Why is this being compared to Log4Shell?

Act4Shell exists within a third-party library used in open-source projects, similar to Apache Log4j, and because the string interpolation ("${prefix:name}") is similar to what was observed in Log4Shell.

Will Act4Shell have the same impact as Log4Shell?

Unlike the Apache Log4j library that was widely used across a variety of industries and open and closed source software, Muñoz notes that the prevalence of Act4Shell should be “much less” than that of Log4Shell, reducing its impact.

What versions of Apache Commons Text are vulnerable?

According to Apache’s advisory, versions 1.5 through 1.9 of Apache Commons Text are considered vulnerable.

Is there a patch available for this vulnerability?

Yes, Apache Commons Text 1.10.0 was released on September 24, but an advisory was not released until October 13.

How was Act4Shell discovered?

According to Muñoz, the discovery was a result of variant analysis for Log4Shell using CodeQL, a process by which one can leverage a known vulnerability to find similar vulnerabilities within code. Muñoz was also credited with discovering CVE-2022-33980, an arbitrary command execution vulnerability in the Apache Commons Configuration.

CVE-2022-33980 and CVE-2022-42889 (Act4Shell) were discovered using CodeQL and both were reported to Apache on March 9, with a fix for CVE-2022-33980 released in July, and a fix for CVE-2022-42889 released on September 24.

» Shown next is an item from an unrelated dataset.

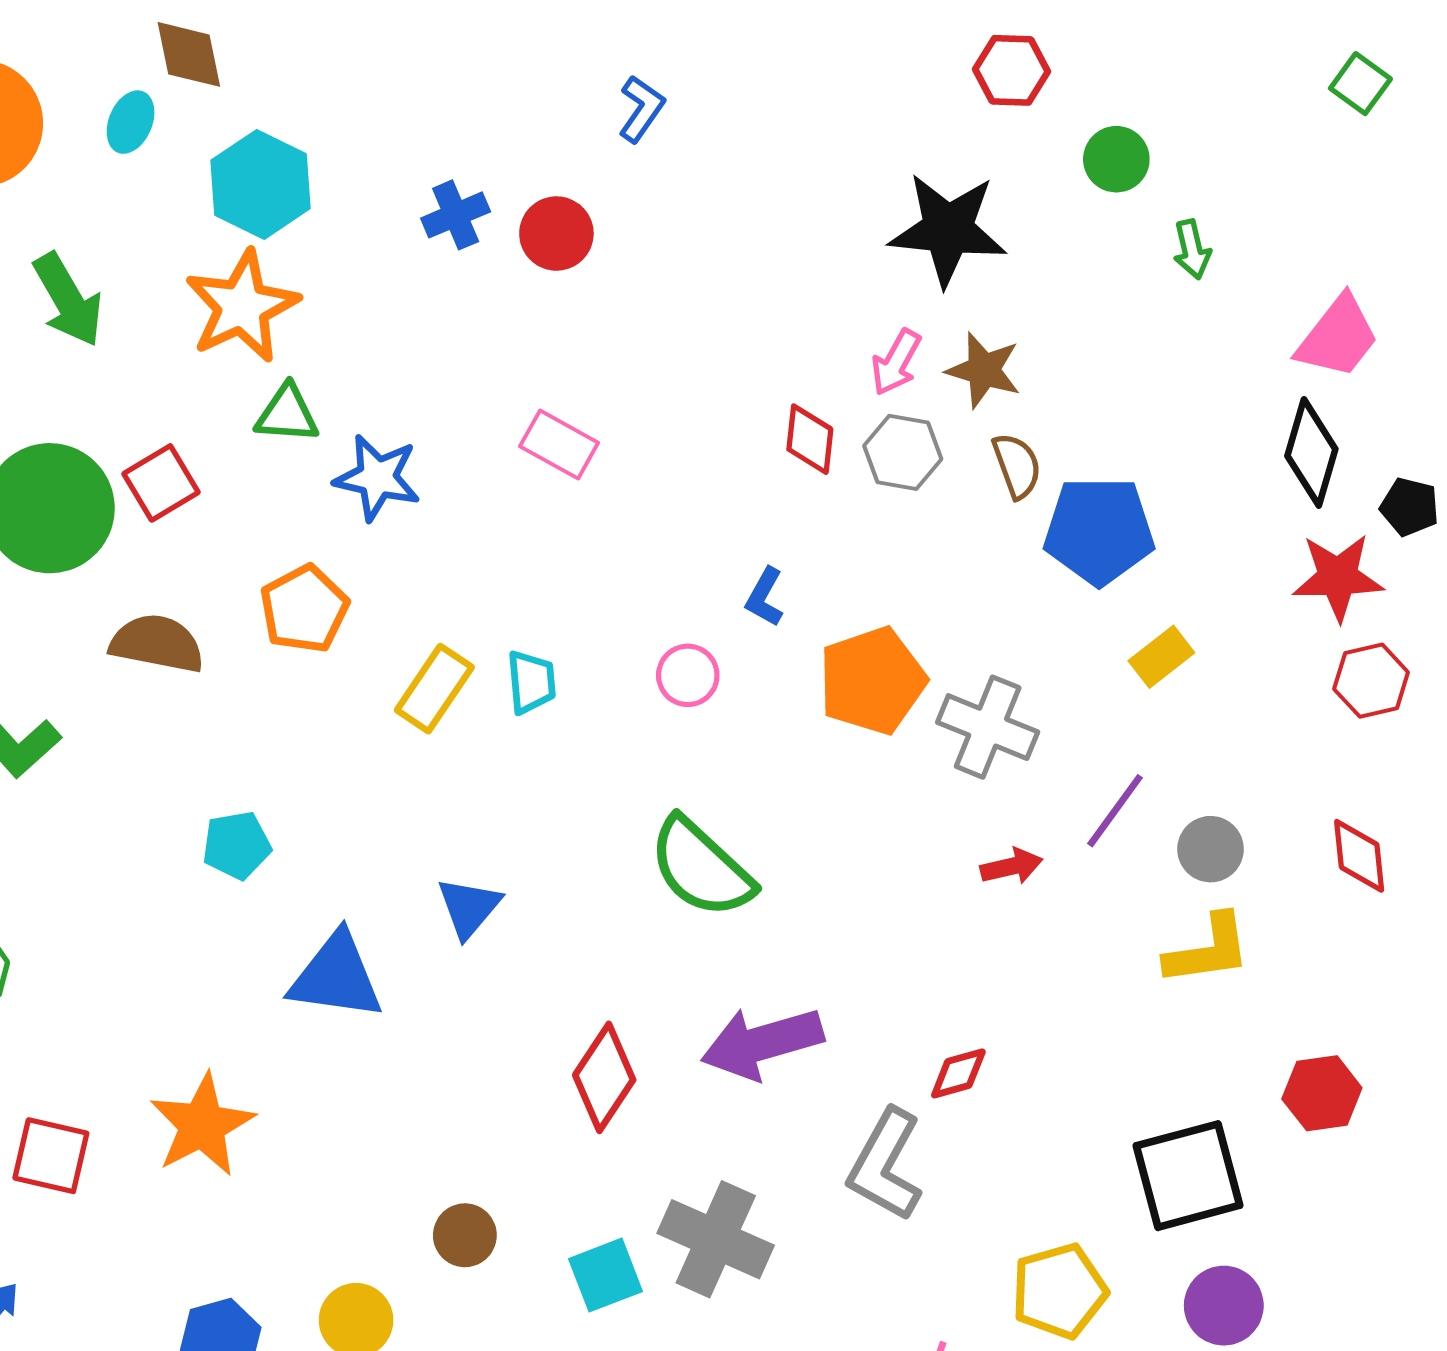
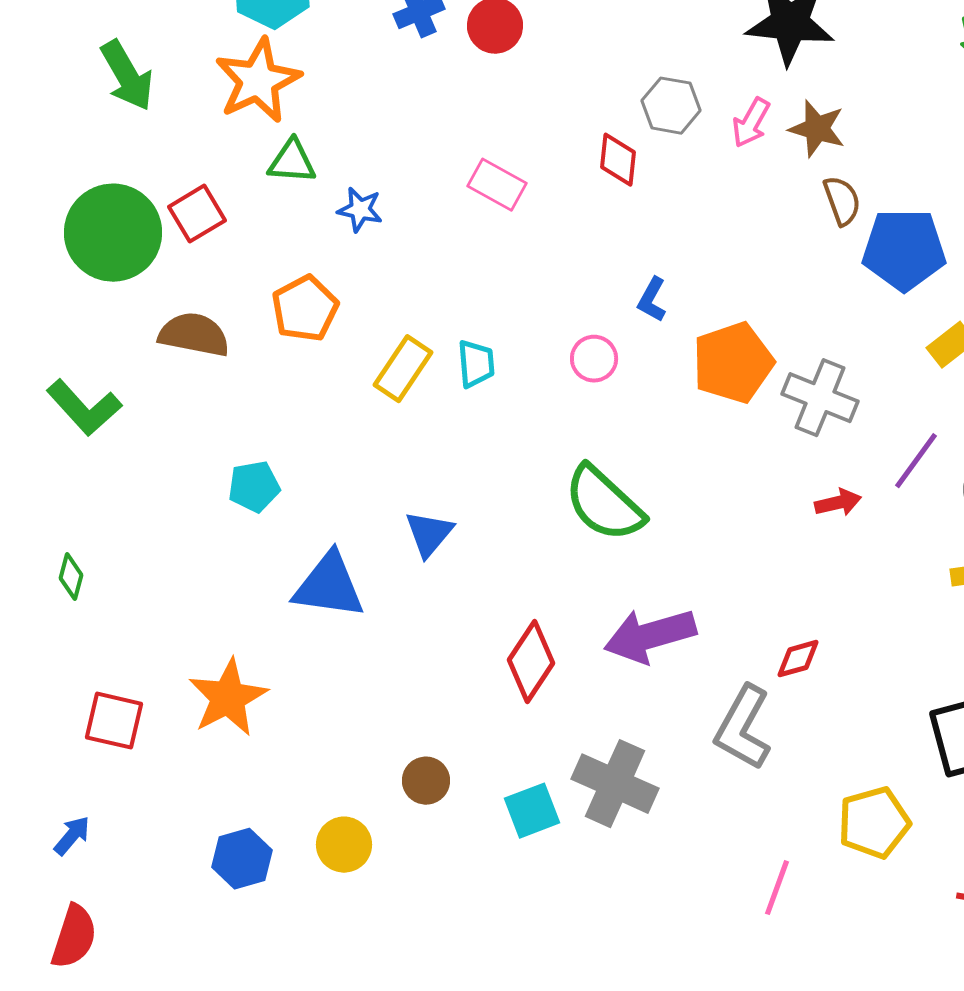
red diamond: (810, 439) -> (618, 160), moved
gray hexagon: (903, 452) -> (671, 106), moved
blue star: (377, 478) -> (360, 210), size x0.7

Is Tenable looking into product coverage for this vulnerability?

Yes, product coverage for Act4Shell is being investigated. Once product coverage is available, we will update this community post and/or publish a separate community post with relevant details.

Update 10/19: A detection plugin for Apache Commons Text has been released. A version check plugin is in development. This post will be updated once it is available.

Update 10/21: A version check plugin was released on 10/20.

Is this different from Text4Shell or Log4Text?

No, Text4Shell and Log4Text are other nicknames that have been given to this vulnerability. They are associated with the same CVE.